In Syrien besteht eine allgemeine Wehrpflicht. Die Einberufung erfolgt im Alter von 18 Jahren (vgl. Bundesamt für Fremdenwesen und Asyl (BFA), Fact Finding Mission Report Syrien, August 2017, S. 18; AA an VG Düsseldorf, 02.01.2017, S. 3). Nach Artikel 15 des Gesetzesdekrets Nr. 30 von 2007 bleibt ein syrischer Mann nach Beendigung des Pflichtwehrdienstes Reservist und kann bis zum Ende des 42. Lebensjahres in den aktiven Dienst einberufen werden (BFA, August 2017, S. 22; AA an VG Düsseldorf, 02.01.2017, S. 3).
Aus den dem Senat zur Verfügung stehenden Erkenntnismitteln ergibt sich außerdem, dass die Wehrpflicht – notfalls gewaltsam – durchgesetzt wird (AA an VG Düsseldorf, 02.01.2017, S. 3). Die Anstrengungen, Wehrpflichtige einzuziehen und Reservisten zu mobilisieren, seien erhöht sowie die Suche nach Wehrdienstentziehern intensiviert worden, unter anderem an Kontrollstellen und in öffentlichen Verkehrsmitteln (UNHCR, November 2017, S. 40). Ein Grund für solche Maßnahmen liege darin, dass nur wenige Männer auf die Einberufung reagiert und sich zum Militärdienst gemeldet hätten (Danish Refugee Council / Danish Immigration Service, August 2017, S. 8).

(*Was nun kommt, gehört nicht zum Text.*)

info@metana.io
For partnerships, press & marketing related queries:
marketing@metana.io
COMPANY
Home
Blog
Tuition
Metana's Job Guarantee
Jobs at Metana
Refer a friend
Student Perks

Im Herbst 2014 habe das Regime verschiedene Maßnahmen erlassen, um die Ausreise wehrdienstpflichtiger Männer zu verhindern. Von Männern im Alter zwischen 18 und 42 Jahren hätten die syrischen Behörden schon seit Beginn des Krieges bei der Ausreise eine offizielle Beglaubigung des Militärs verlangt, dass sie vom Dienst freigestellt sind (SFH, Syrien: Mobilisierung in die syrische Armee, 28.03.2015, S. 4; DOS/DOI, 01.02.2017, AA an VG Düsseldorf, 02.01.2017; SFH, Syrien: Zwangsrekrutierung, Wehrdienstentzug, Desertion, 23.03.2017, S. 13). Männer, die ihren Wehrdienst bereits abgeleistet hätten, könnten eine Ausreisegenehmigung einfacher bekommen (BFA, August 2017, S. 24). Seit Oktober 2014 sei zwischen 1985 und 1991 geborenen Männern die Ausreise untersagt (SFH, 28.03.2015, S. 4).

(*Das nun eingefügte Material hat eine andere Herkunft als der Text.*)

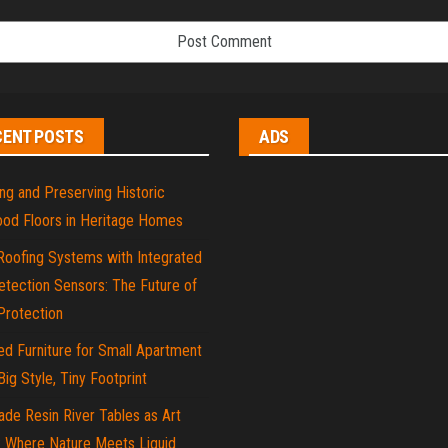
CENT POSTS
ADS
ng and Preserving Historic
od Floors in Heritage Homes
Roofing Systems with Integrated
tection Sensors: The Future of
rotection
d Furniture for Small Apartment
 Big Style, Tiny Footprint
de Resin River Tables as Art
: Where Nature Meets Liquid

Auch nach dem Gesetzesdekret Nr. 30 von 2007 in der im Januar 2017 geänderten Fassung benötigten (nur) Männer zwischen 18 und 42 Jahren für eine legale Ausreise eine Genehmigung des Rekrutierungsamtes. Die Ausreise ohne die erforderliche Genehmigung bzw. über einen nicht genehmigten Ausreisepunkt sei strafbar. Einschätzungen des UNHCR zufolge sei es jedoch unklar, ob das Gesetz tatsächlich angewandt werde und Rückkehrer entsprechend Strafverfolgung ausgesetzt seien, da die Gesetzesumsetzung in Syrien willkürlich und nicht vorhersehbar sei (UNHCR, Februar 2017, S. 3, 4). Den Grenzstellen lägen Listen von Wehrdienstpflichtigen und Wehrdienstentziehern vor. Es sei allerdings möglich, mittels Schmiergeldzahlungen das Land trotzdem offiziell zu verlassen (UNHCR, Februar 2017, S. 5).

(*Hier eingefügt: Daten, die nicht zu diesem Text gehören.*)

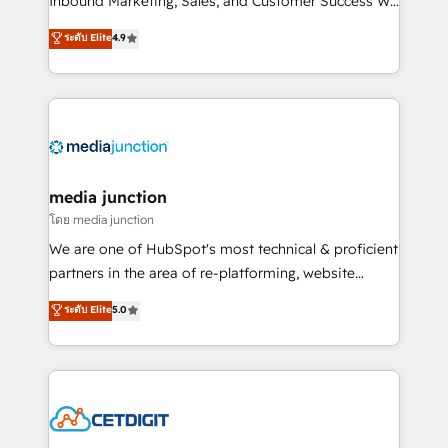
Inbound Marketing, Sales, and Customer Success We
specialize in driving revenue growth for companies
ระดับ Elite
4.9
across industries through tailored marketing, sales,
and customer success strategies, utilizing RevOps
methodologies. As Latin America's largest HubSpot
partner and a global leader in education market, we
offer unparalleled insights. Operating in five
countries—Brazil, UAE (Abu Dhabi/Dubai/Sharjah),
Mexico, USA, and Portugal—we've executed over a
media junction
hundred successful operations. Our approach,
โดย media junction
rooted in RevOps principles, integrates analysis,
We are one of HubSpot's most technical & proficient
training, planning, and qualification. Leveraging
partners in the area of re-platforming, website
technology, data analytics, CRM optimization, and
design & development. We specialize in multi-hub
ระดับ Elite
5.0
inbound marketing tactics, we focus on
implementations for mid-market & enterprise
understanding, nurturing, and converting leads.
companies. We are woman-owned, powered by
Partner with us to unlock your business's full
coffee, and we ❤️ dogs. We produce award-winning
potential and achieve sustained growth in today's
work for our clients. 🏆2023 Technical Expertise
competitive market.
Impact Award 🏆2022 Technical Expertise Impact
Award 🏆2022 Platform Migration Excellence Impact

Grundsätzlich respektiere die syrische Regierung nach wie vor die gesetzlich vorgesehenen Altersgrenzen für die Wehrpflicht bzw. die Reservisteneigenschaft (vgl. UNHCR, November 2017, S. 41, wonach in von Regierungstruppen zurückeroberten Gebieten Männer im Wehrpflichtigen- bzw. Reservistenalter festgenommen worden seien, um sie dem Militär zuzuführen). Nach einer Wiedereinreise würden Männer über 18 Jahre zum Wehrdienst eingezogen. Männer bis 42 Jahre würden seit 2011 zum Teil erneut eingezogen, auch wenn der Wehrdienst bereits abgeleistet worden sei. Dementsprechend sei die Bewegungsfreiheit von Männern im gesetzlich vorgesehenen Wehrpflichtigen- bzw. Reservistenalter eingeschränkt und meide diese Personengruppe Kontrollstellen, um der Zwangsrekrutierung zu entgehen (UNHCR, November 2017, S. 41 f.). Zuweilen allerdings würden nach einigen Auskünften etwa an Checkpoints oder an öffentlichen Plätzen alle wehrpflichtigen Männer "eingesammelt" und rekrutiert, wobei die Altersgrenze missachtet werde (BFA, August 2017, S. 18; vgl. auch UNHCR, Februar 2017, S. 24: Verhaftung und Einziehung zum Reservedienst seien auch ohne Einberufung möglich). Umgekehrt werde nicht jeder Syrer über 18 "automatisch" an den Kontrollstellen verhaftet (UNHCR, Februar 2017, S. 25).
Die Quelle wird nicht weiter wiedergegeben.